1297489107186_ORIGINALJustin Trudeau–Liberal leader, charmer, philosopher prince–isn’t having such a good go of it. The Grits just wrapped up their policy convention, which (since it was in the middle of the Olympics*) I didn’t really pay attention to**. It sounded like there might have been a good idea or two floated, but it seemed destined to be more embarrassment than victory train. The capper appeared to be Mr. Trudeau’s unwillingness have a post-convention press conference, but no, the was still more.

Mr. Trudeau pre-taped an interview for Radio-Canada’s Tout le monde en parle. The interview was to serve as a finale for the convention. He was asked about the events in Ukraine.

His response was, perhpas, not exactly what one would expect from a potential Prime Minister:

“President Yanukovych has been made illegitimate. It’s very worrying, especially because Russia lost in hockey, they’ll be in a bad mood. We fear Russia’s involvement in Ukraine,” Trudeau said.

“Just because of hockey?” asked Guy Lepage, the show’s host.

“No. That’s trying to bring a light view in a situation that’s extremely serious,” Trudeau said.

Remember, this is the guy who at “Ladies’ Night” expressed his admiration for China. I’m starting to get the sense that Mr. Trudeau might not really want to win the next election.

Actually, my impression is worse than that. I get the sense that Mr. Trudeau is used to charming his way into and out of any situation he wants. No doubt, the man is charming, the man is well-spoken and the man is intelligent, but there seems to be an out-sized ego wrapped around an underlying vapidity. He seems like he can grasp the necessary concepts to capture the PMO, but he seems severely incurious and completely out of his comfort zone.
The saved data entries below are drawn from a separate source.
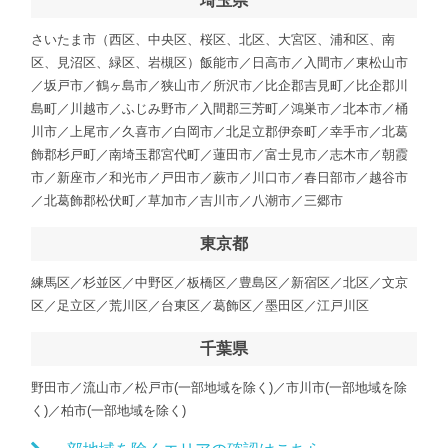
埼玉県
さいたま市（西区、中央区、桜区、北区、大宮区、浦和区、南
区、見沼区、緑区、岩槻区）飯能市／日高市／入間市／東松山市
／坂戸市／鶴ヶ島市／狭山市／所沢市／比企郡吉見町／比企郡川
島町／川越市／ふじみ野市／入間郡三芳町／鴻巣市／北本市／桶
川市／上尾市／久喜市／白岡市／北足立郡伊奈町／幸手市／北葛
飾郡杉戸町／南埼玉郡宮代町／蓮田市／富士見市／志木市／朝霞
市／新座市／和光市／戸田市／蕨市／川口市／春日部市／越谷市
／北葛飾郡松伏町／草加市／吉川市／八潮市／三郷市
東京都
練馬区／杉並区／中野区／板橋区／豊島区／新宿区／北区／文京
区／足立区／荒川区／台東区／葛飾区／墨田区／江戸川区
千葉県
野田市／流山市／松戸市(一部地域を除く)／市川市(一部地域を除
く)／柏市(一部地域を除く)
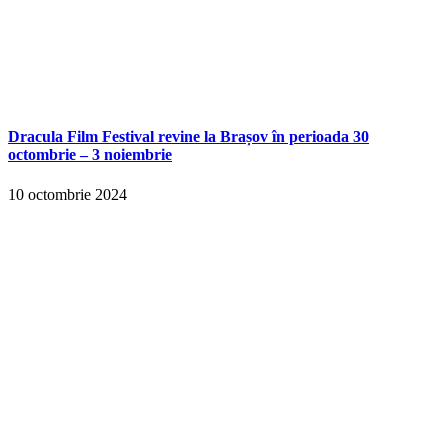
Dracula Film Festival revine la Brașov în perioada 30
octombrie – 3 noiembrie
10 octombrie 2024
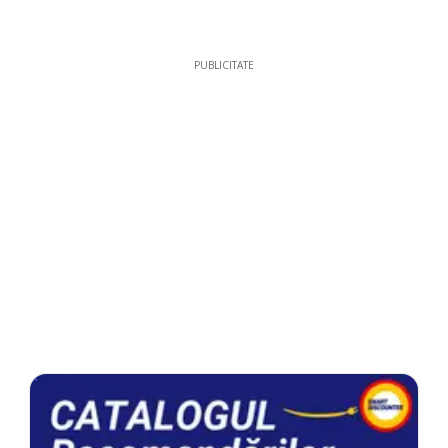
PUBLICITATE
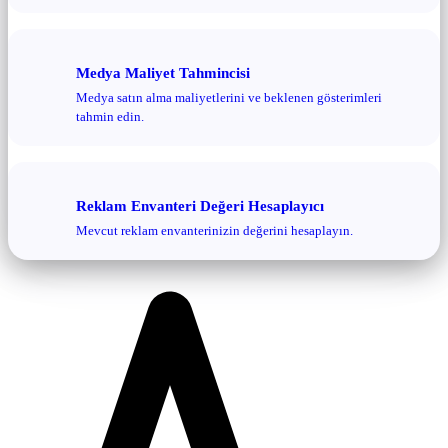
Medya Maliyet Tahmincisi
Medya satın alma maliyetlerini ve beklenen gösterimleri
tahmin edin.
Reklam Envanteri Değeri Hesaplayıcı
Mevcut reklam envanterinizin değerini hesaplayın.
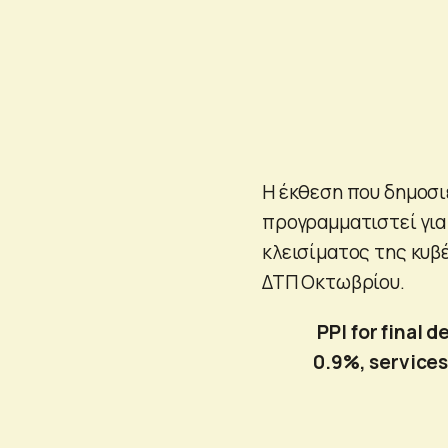
Η έκθεση που δημοσιε
προγραμματιστεί για
κλεισίματος της κυβ
ΔΤΠ Οκτωβρίου.
PPI for final
0.9%, service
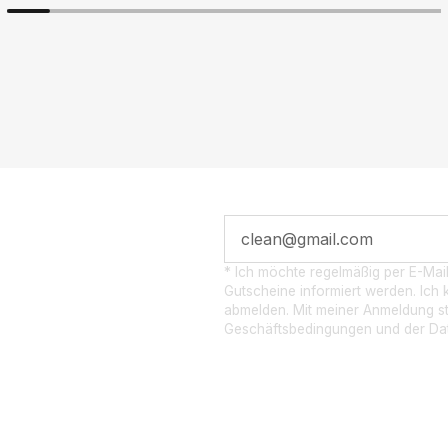
 POST­
* Ich möchte regelmäßig per E-Mai
Gutscheine informiert werden. Ich k
abmelden. Mit meiner Anmeldung s
EN
Geschäftsbedingungen und der Dat
.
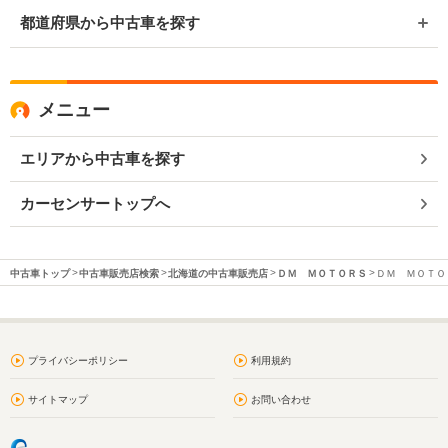
都道府県から中古車を探す
メニュー
エリアから中古車を探す
カーセンサートップへ
中古車トップ
中古車販売店検索
北海道の中古車販売店
ＤＭ ＭＯＴＯＲＳ
ＤＭ ＭＯＴＯＲ
プライバシーポリシー
利用規約
サイトマップ
お問い合わせ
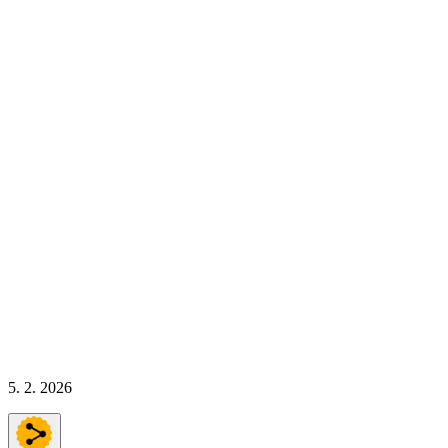
5. 2. 2026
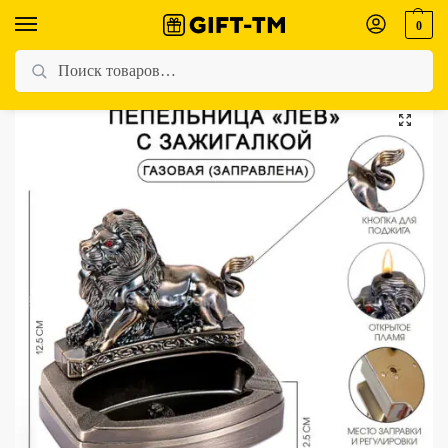
0
Главная
Магазин
Для мужчин
Пепельница «Лев» с зажигалкой
/
/
/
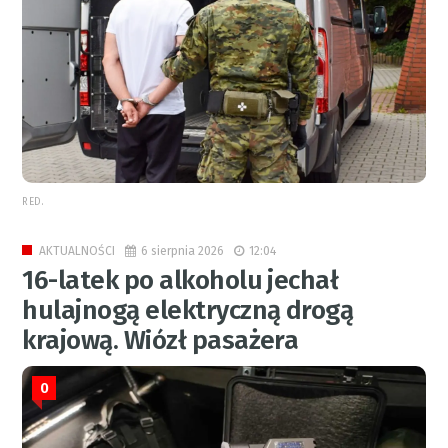
RED.
6 sierpnia 2026
12:04
AKTUALNOŚCI
16-latek po alkoholu jechał
hulajnogą elektryczną drogą
krajową. Wiózł pasażera
0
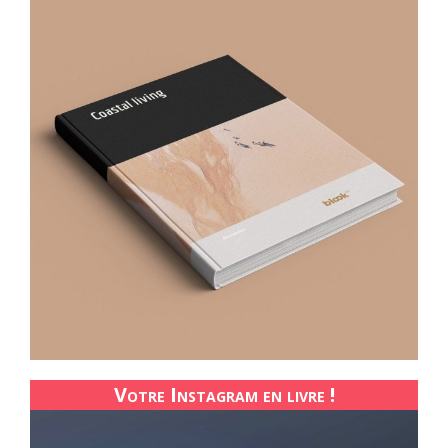
Votre Instagram en livre !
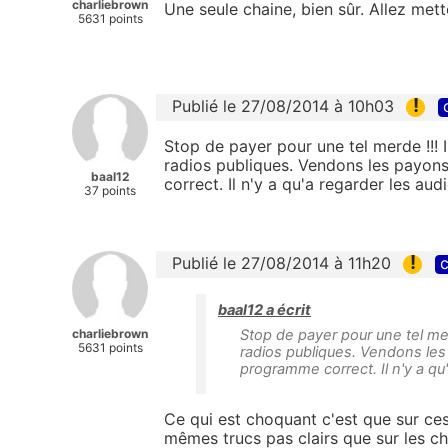
charliebrown
Une seule chaine, bien sûr. Allez mett
5631 points
!
Publié le 27/08/2014 à 10h03
Stop de payer pour une tel merde !!! I
radios publiques. Vendons les payon
baal12
correct. Il n'y a qu'a regarder les aud
37 points
!
Publié le 27/08/2014 à 11h20
c
baal12 a écrit
charliebrown
Stop de payer pour une tel merd
5631 points
radios publiques. Vendons les
programme correct. Il n'y a qu
Ce qui est choquant c'est que sur ce
mêmes trucs pas clairs que sur les ch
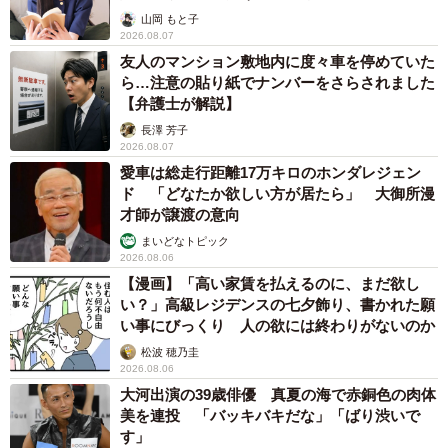
山岡 もと子
2026.08.07
友人のマンション敷地内に度々車を停めていた
ら…注意の貼り紙でナンバーをさらされました
【弁護士が解説】
長澤 芳子
2026.08.07
愛車は総走行距離17万キロのホンダレジェン
ド 「どなたか欲しい方が居たら」 大御所漫
才師が譲渡の意向
まいどなトピック
2026.08.06
【漫画】「高い家賃を払えるのに、まだ欲し
い？」高級レジデンスの七夕飾り、書かれた願
い事にびっくり 人の欲には終わりがないのか
松波 穂乃圭
2026.08.06
大河出演の39歳俳優 真夏の海で赤銅色の肉体
美を連投 「バッキバキだな」「ばり渋いで
す」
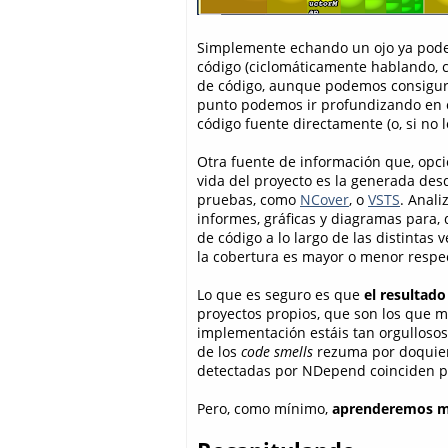
Simplemente echando un ojo ya pod
código (ciclomáticamente hablando, c
de código, aunque podemos consigurar
punto podemos ir profundizando en c
código fuente directamente (o, si no 
Otra fuente de información que, opc
vida del proyecto es la generada desd
pruebas, como
NCover
, o
VSTS
. Anali
informes, gráficas y diagramas para,
de código a lo largo de las distinta
la cobertura es mayor o menor respect
Lo que es seguro es que
el resultado
proyectos propios, que son los que 
implementación estáis tan orgullosos
de los
code smells
rezuma por doquier 
detectadas por NDepend coinciden p
Pero, como mínimo,
aprenderemos m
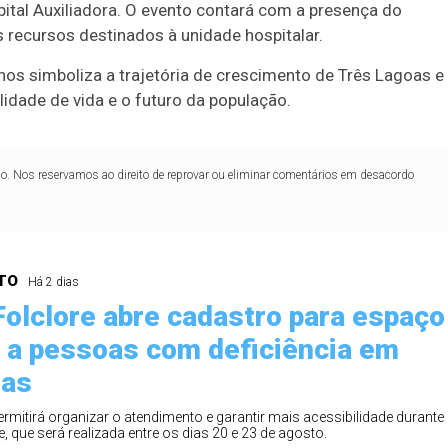
9
50
57
Ver detalhes
tal Auxiliadora. O evento contará com a presença do
s recursos destinados à unidade hospitalar.
88
91
s simboliza a trajetória de crescimento de Três Lagoas e
dade de vida e o futuro da população.
lo. Nos reservamos ao direito de reprovar ou eliminar comentários em desacordo
TO
Há 2 dias
Folclore abre cadastro para espaço
 a pessoas com deficiência em
oas
ermitirá organizar o atendimento e garantir mais acessibilidade durante
e, que será realizada entre os dias 20 e 23 de agosto.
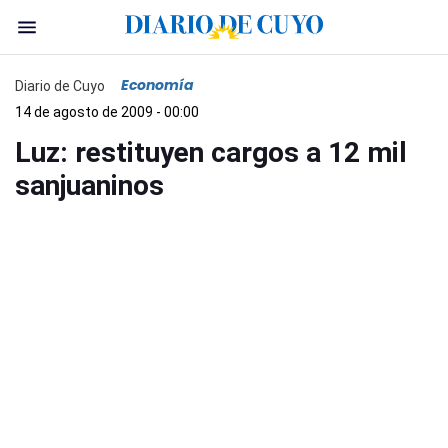
Economía
Diario de Cuyo
14 de agosto de 2009 - 00:00
Luz: restituyen cargos a 12 mil
sanjuaninos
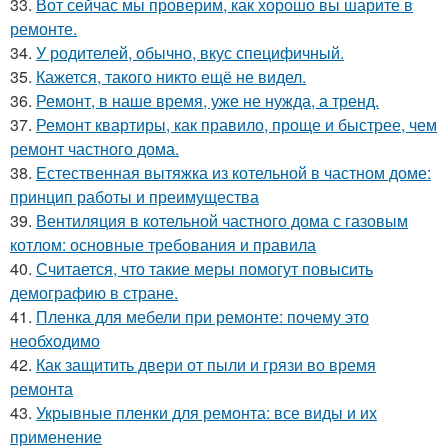
33.
Вот сейчас мы проверим, как хорошо вы шарите в
ремонте.
34.
У родителей, обычно, вкус специфичный.
35.
Кажется, такого никто ещё не видел.
36.
Ремонт, в наше время, уже не нужда, а тренд.
37.
Ремонт квартиры, как правило, проще и быстрее, чем
ремонт частного дома.
38.
Естественная вытяжка из котельной в частном доме:
принцип работы и преимущества
39.
Вентиляция в котельной частного дома с газовым
котлом: основные требования и правила
40.
Считается, что такие меры помогут повысить
демографию в стране.
41.
Пленка для мебели при ремонте: почему это
необходимо
42.
Как защитить двери от пыли и грязи во время
ремонта
43.
Укрывные пленки для ремонта: все виды и их
применение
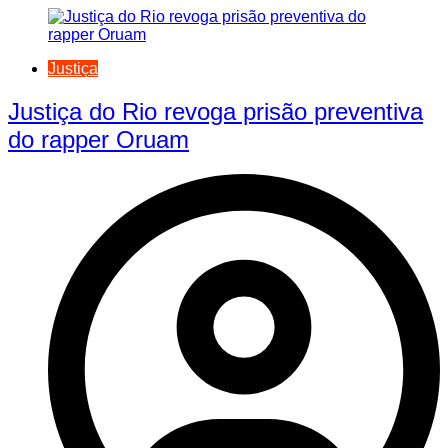
Justiça
Justiça do Rio revoga prisão preventiva
do rapper Oruam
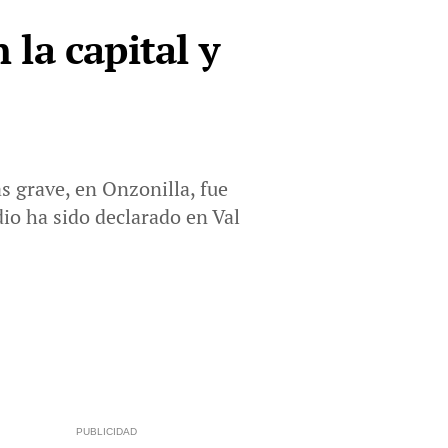
la capital y
s grave, en Onzonilla, fue
io ha sido declarado en Val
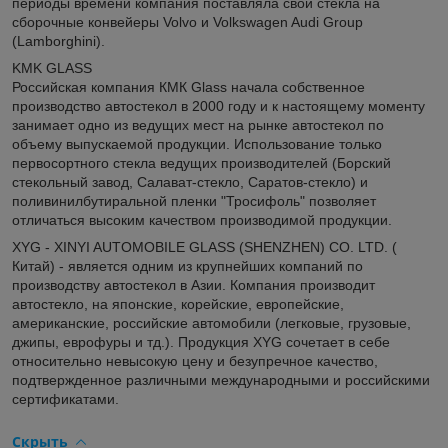
периоды времени компания поставляла свои стекла на
сборочные конвейеры Volvo и Volkswagen Audi Group
(Lamborghini).
KMK GLASS
Российская компания КМК Glass начала собственное
производство автостекол в 2000 году и к настоящему моменту
занимает одно из ведущих мест на рынке автостекол по
объему выпускаемой продукции. Использование только
первосортного стекла ведущих производителей (Борский
стекольный завод, Салават-стекло, Саратов-стекло) и
поливинилбутиральной пленки "Тросифоль" позволяет
отличаться высоким качеством производимой продукции.
XYG - XINYI AUTOMOBILE GLASS (SHENZHEN) CO. LTD. (
Китай) - является одним из крупнейших компаний по
производству автостекол в Азии. Компания производит
автостекло, на японские, корейские, европейские,
американские, российские автомобили (легковые, грузовые,
джипы, еврофуры и тд.). Продукция XYG сочетает в себе
относительно невысокую цену и безупречное качество,
подтвержденное различными международными и российскими
сертификатами.
Скрыть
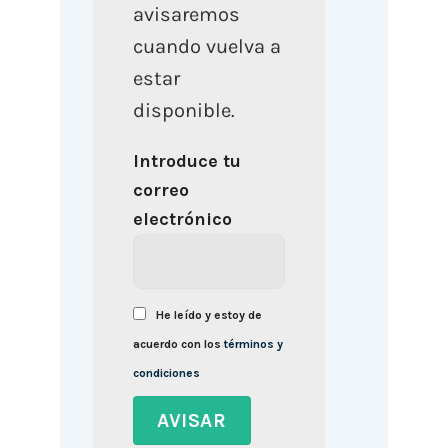
avisaremos
cuando vuelva a
estar
disponible.
Introduce tu
correo
electrónico
He leído y estoy de
acuerdo con los
términos y
condiciones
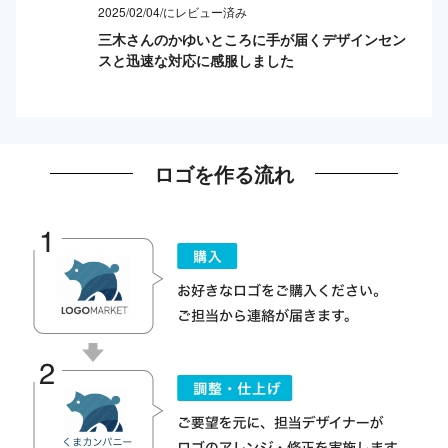
2025/02/04/にレビュー済み
三木さんのかゆいところに手が届くデザインセン
スと迅速な対応に感服しました
ロゴを作る流れ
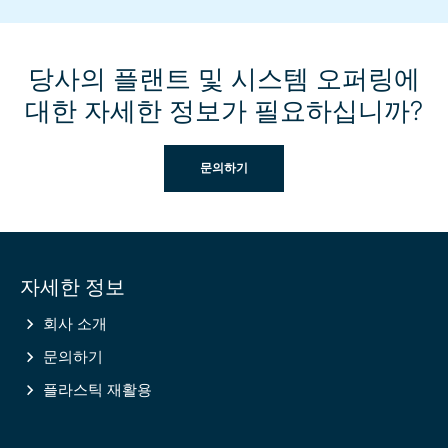
당사의 플랜트 및 시스템 오퍼링에
대한 자세한 정보가 필요하십니까?
문의하기
Site
자세한 정보
information
회사 소개
문의하기
플라스틱 재활용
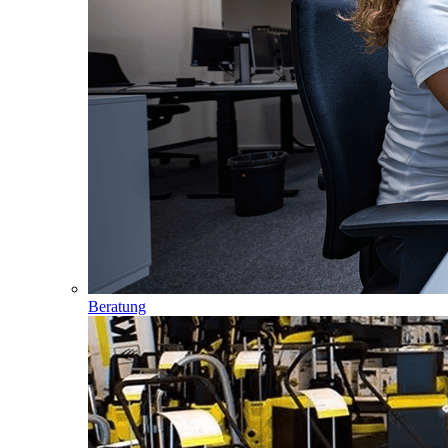
Beratung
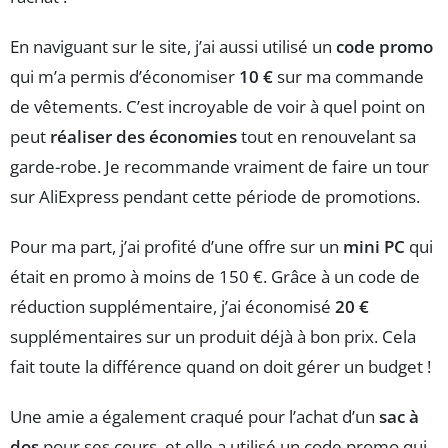
En naviguant sur le site, j’ai aussi utilisé un
code promo
qui m’a permis d’économiser
10 €
sur ma commande
de vêtements. C’est incroyable de voir à quel point on
peut
réaliser des économies
tout en renouvelant sa
garde-robe. Je recommande vraiment de faire un tour
sur AliExpress pendant cette période de promotions.
Pour ma part, j’ai profité d’une offre sur un
mini PC
qui
était en promo à moins de 150 €. Grâce à un code de
réduction supplémentaire, j’ai économisé
20 €
supplémentaires sur un produit déjà à bon prix. Cela
fait toute la différence quand on doit gérer un budget !
Une amie a également craqué pour l’achat d’un
sac à
dos
pour ses cours, et elle a utilisé un code promo qui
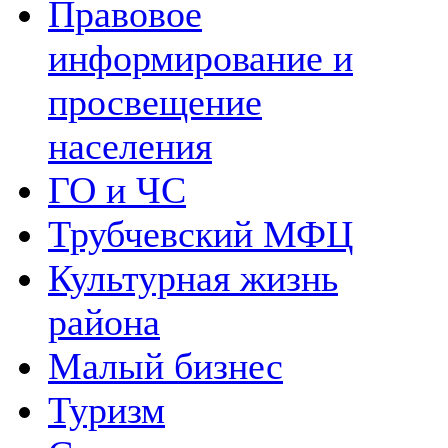
Правовое
информирование и
просвещение
населения
ГО и ЧС
Трубчевский МФЦ
Культурная жизнь
района
Малый бизнес
Туризм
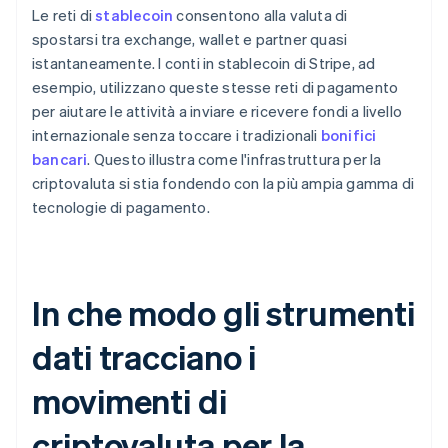
Le reti di
stablecoin
consentono alla valuta di
spostarsi tra exchange, wallet e partner quasi
istantaneamente. I conti in stablecoin di Stripe, ad
esempio, utilizzano queste stesse reti di pagamento
per aiutare le attività a inviare e ricevere fondi a livello
internazionale senza toccare i tradizionali
bonifici
bancari
. Questo illustra come l'infrastruttura per la
criptovaluta si stia fondendo con la più ampia gamma di
tecnologie di pagamento.
In che modo gli strumenti
dati tracciano i
movimenti di
criptovaluta per la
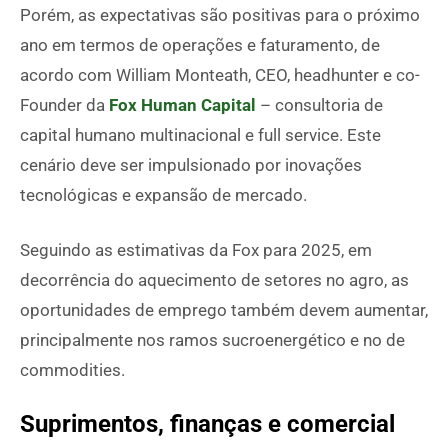
Porém, as expectativas são positivas para o próximo
ano em termos de operações e faturamento, de
acordo com William Monteath, CEO, headhunter e co-
Founder da
Fox Human Capital
– consultoria de
capital humano multinacional e full service. Este
cenário deve ser impulsionado por inovações
tecnológicas e expansão de mercado.
Seguindo as estimativas da Fox para 2025, em
decorrência do aquecimento de setores no agro, as
oportunidades de emprego também devem aumentar,
principalmente nos ramos sucroenergético e no de
commodities.
Suprimentos, finanças e comercial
I hope I’m wrong. Stephen Harper and the Tories deserve a better challenger. Canada deserves a better challenger. This is a government that has wrecked our finances, condoned torture, lied to Canadians and appointed liars to the Senate, yet I have no confidence the Grits can challenge them. The Tories deserved to lose in 2011, but the Liberals just couldn’t mount a respectable campaign.

Fix this thing, Mr. Trudeau, and do it fast. Save us from a Prime Minister Kenney.

*Seriously, what the hell, Liberals?

**Also, it was the Liberals.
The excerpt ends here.